La stratégie gagnante d’Erdogan en Afrique de l’Ouest

Proche des régimes renversés de Guinée, du Mali et du Niger, le président turc Racep Tayyip Erdogan a su préserver les intérêts de son pays en Afrique de l’Ouest, malgré la vague de coups d’Etat dans la région. Au prix d’une stratégie mêlant diplomatie des drônes et business.

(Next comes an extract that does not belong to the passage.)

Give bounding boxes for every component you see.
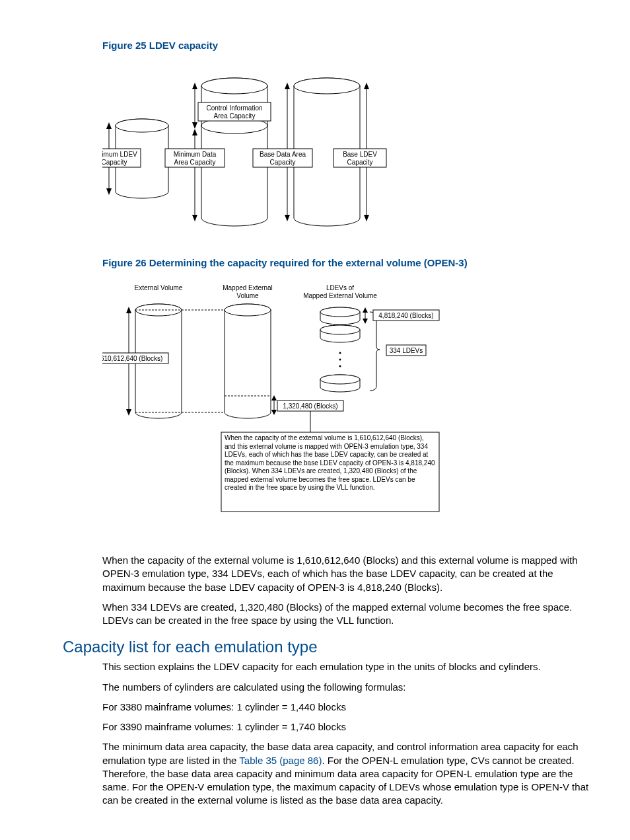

Offrir l’hospitalité, le gîte et le couvert à l’ancien président guinéen Alpha Condé et entretenir les meilleures relations avec les militaires qui l’ont renversé en septembre 2021 : c’est le grand écart réussi par le président turc Erdogan. Le chef de la transition guinéenne le général Mamadou Doubouya a séjourné en Turquie sans avoir eu à croiser l’ex-président Condé.

Ankara avant Moscou

Avant la Guinée, le président turc a utilisé avec succès la même recette pour le Mali après le renversement en août 2020 du régime du président Ibrahim Boubacar Keita (IBK) dont il était notoirement très proche. La Turquie a très vite retissé les fils avec les militaires au pouvoir à Bamako. En froid avec la France et l’Occident, le régime des colonels maliens a fait de la Turquie l’autre alternative, après la Russie. Le niveau de confiance est d’ailleurs tel que c’est en Turquie et non en Russie que le patron de l’Agence nationale pour la sécurité d’Etat (ANSE) le colonel Modibo Koné a été évacué récemment pour des raisons médicales. Comme si on ne changeait pas une stratégie qui porte ses fruits, Erdogan a eu le même agenda après le renversement à Niamey en juillet 2023 du président nigérien Mohamed Bazoum. Alors qu’il avait reçu chez lui en grandes pompes en mars 2022 le président Bazoum pour une visite d’Etat de cinq jours, Erdogan a trouvé l’intelligence de ne pas se fâcher avec les nouveaux maitres du Niger. Il a condamné le coup d’Etat militaire mais a pris très vite clairement position contre intervention militaire étrangère au Niger.

Diplomatie des drones

Derrière le maintien de la sauvegarde des intérêts turcs dans les pays du Sahel et en Guinée,  se cache une vraie stratégie mûrement réfléchie à Ankara. A la différence des pays Occidentaux, la diplomatie turque s’est abstenue de faire de grandes leçons de morale aux régimes militaires sahéliens et guinéens sur la démocratie, les droits de l’homme et la liberté de la presse.  S’y est ajoutée la décision, opposée à celles des pays occidentaux, de ne suspendre pour aucun des pays théâtre de coups d’Etat la coopération et l’aide bilatérale turque. Ce qui a été très fortement apprécié à Niamey, Bamako et Ouagadougou. Fait non négligeable, au moment où Air France était interdit de vol vers Bamako, Niamey et Ouagadougou Turkish Airlines renforçait la desserte des pays sahéliens, allant jusqu’à assurer le transport des pèlerins maliens, nigériens et burkinabé vers les liens saints musulmans d’Arabie saoudite.  Mais l’argument décisif du maintien des intérêts turcs au Sahel et en Afrique de l’Ouest, après la chute des régimes civils aura été la vente du matériel militaire, particulièrement les drones.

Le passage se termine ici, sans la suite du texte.